• **WHAT THE TASK REQUIRES**: Read the data below line by line and copy each one with "label" in it.

• **RECORDS PROVIDED**:
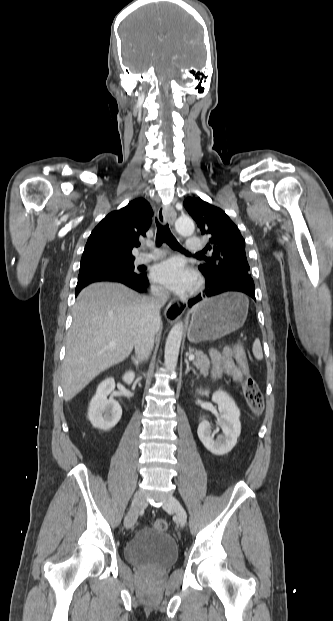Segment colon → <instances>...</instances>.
I'll list each match as a JSON object with an SVG mask.
<instances>
[{
    "mask_svg": "<svg viewBox=\"0 0 333 621\" xmlns=\"http://www.w3.org/2000/svg\"><path fill=\"white\" fill-rule=\"evenodd\" d=\"M234 356L240 369L242 370L245 376L243 392H244L246 402L248 406L250 407V409L254 413L258 414L262 411L263 406H264L263 394L258 384L256 383V381L250 375L249 366H248L247 359H246L245 348L242 345H238L235 348ZM168 526L169 525L166 519L158 518L154 521V528L157 530L167 531Z\"/></svg>",
    "mask_w": 333,
    "mask_h": 621,
    "instance_id": "1",
    "label": "colon"
}]
</instances>
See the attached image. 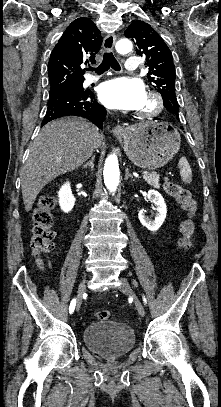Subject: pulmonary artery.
I'll list each match as a JSON object with an SVG mask.
<instances>
[{
	"label": "pulmonary artery",
	"mask_w": 221,
	"mask_h": 407,
	"mask_svg": "<svg viewBox=\"0 0 221 407\" xmlns=\"http://www.w3.org/2000/svg\"><path fill=\"white\" fill-rule=\"evenodd\" d=\"M124 65H125V72L127 74H133V73H135L137 71L138 64H137V61H136V59L134 57H128L126 59ZM94 81H96L95 77H89L87 79V83H92Z\"/></svg>",
	"instance_id": "e3ab8cb5"
}]
</instances>
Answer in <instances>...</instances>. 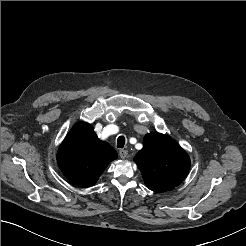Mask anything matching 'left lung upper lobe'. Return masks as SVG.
Returning <instances> with one entry per match:
<instances>
[{
	"mask_svg": "<svg viewBox=\"0 0 246 246\" xmlns=\"http://www.w3.org/2000/svg\"><path fill=\"white\" fill-rule=\"evenodd\" d=\"M146 186L164 192L178 186L190 168L188 154L172 138L150 133L144 137L143 148L135 155Z\"/></svg>",
	"mask_w": 246,
	"mask_h": 246,
	"instance_id": "5c2ea615",
	"label": "left lung upper lobe"
}]
</instances>
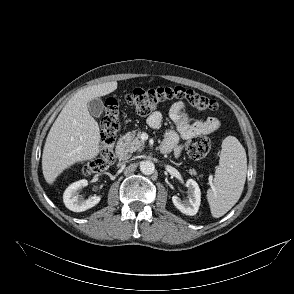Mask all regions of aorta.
<instances>
[{
  "instance_id": "aorta-1",
  "label": "aorta",
  "mask_w": 294,
  "mask_h": 294,
  "mask_svg": "<svg viewBox=\"0 0 294 294\" xmlns=\"http://www.w3.org/2000/svg\"><path fill=\"white\" fill-rule=\"evenodd\" d=\"M155 170V165L150 160H145L140 163V171L144 175H151Z\"/></svg>"
}]
</instances>
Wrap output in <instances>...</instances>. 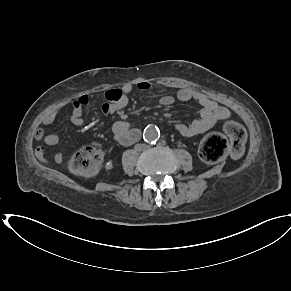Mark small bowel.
<instances>
[{
    "instance_id": "small-bowel-1",
    "label": "small bowel",
    "mask_w": 291,
    "mask_h": 291,
    "mask_svg": "<svg viewBox=\"0 0 291 291\" xmlns=\"http://www.w3.org/2000/svg\"><path fill=\"white\" fill-rule=\"evenodd\" d=\"M139 89L148 90L151 88L150 82L145 78H139L135 84ZM133 84L124 83L119 87L108 89L104 94V102L102 104V112L105 116H112L123 110L129 102V96L133 90ZM177 98L180 101H195L201 107L200 117L193 120L191 123H178L176 130L183 136H195L202 134L212 128L218 121L225 120L229 117L230 112L226 107L219 105L213 99L209 98L202 92L196 91L192 88H182L177 92ZM89 102L88 95H82L72 100L71 106V122L82 127L86 124L83 110ZM163 106H170L174 103V97L171 95H163L160 100ZM67 105H60L52 109L43 118L41 126L35 130L34 136L37 140H44L46 145L54 147L60 143V139L56 134H44L43 127L51 125ZM112 132L115 139L124 146L131 145L140 137V130L131 128L130 125L123 120L114 123ZM45 154L44 147L36 149V156L43 160ZM65 156L61 152H57L54 156L56 163L60 164L64 161Z\"/></svg>"
}]
</instances>
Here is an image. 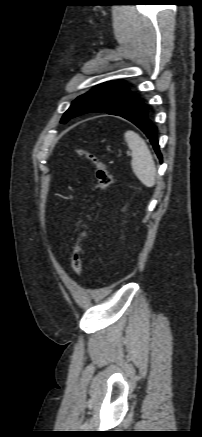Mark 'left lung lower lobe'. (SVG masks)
Segmentation results:
<instances>
[{
    "label": "left lung lower lobe",
    "instance_id": "0a47b994",
    "mask_svg": "<svg viewBox=\"0 0 202 437\" xmlns=\"http://www.w3.org/2000/svg\"><path fill=\"white\" fill-rule=\"evenodd\" d=\"M106 113L121 116L141 129L149 138L160 162H162L157 139V127L149 120L148 107L142 100L135 99Z\"/></svg>",
    "mask_w": 202,
    "mask_h": 437
}]
</instances>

• **WRITTEN REPLY**:
    "label": "colon"
	"label": "pulmonary artery",
	"label": "left lung upper lobe"
  "label": "aorta",
    "label": "small bowel",
    "label": "left lung lower lobe",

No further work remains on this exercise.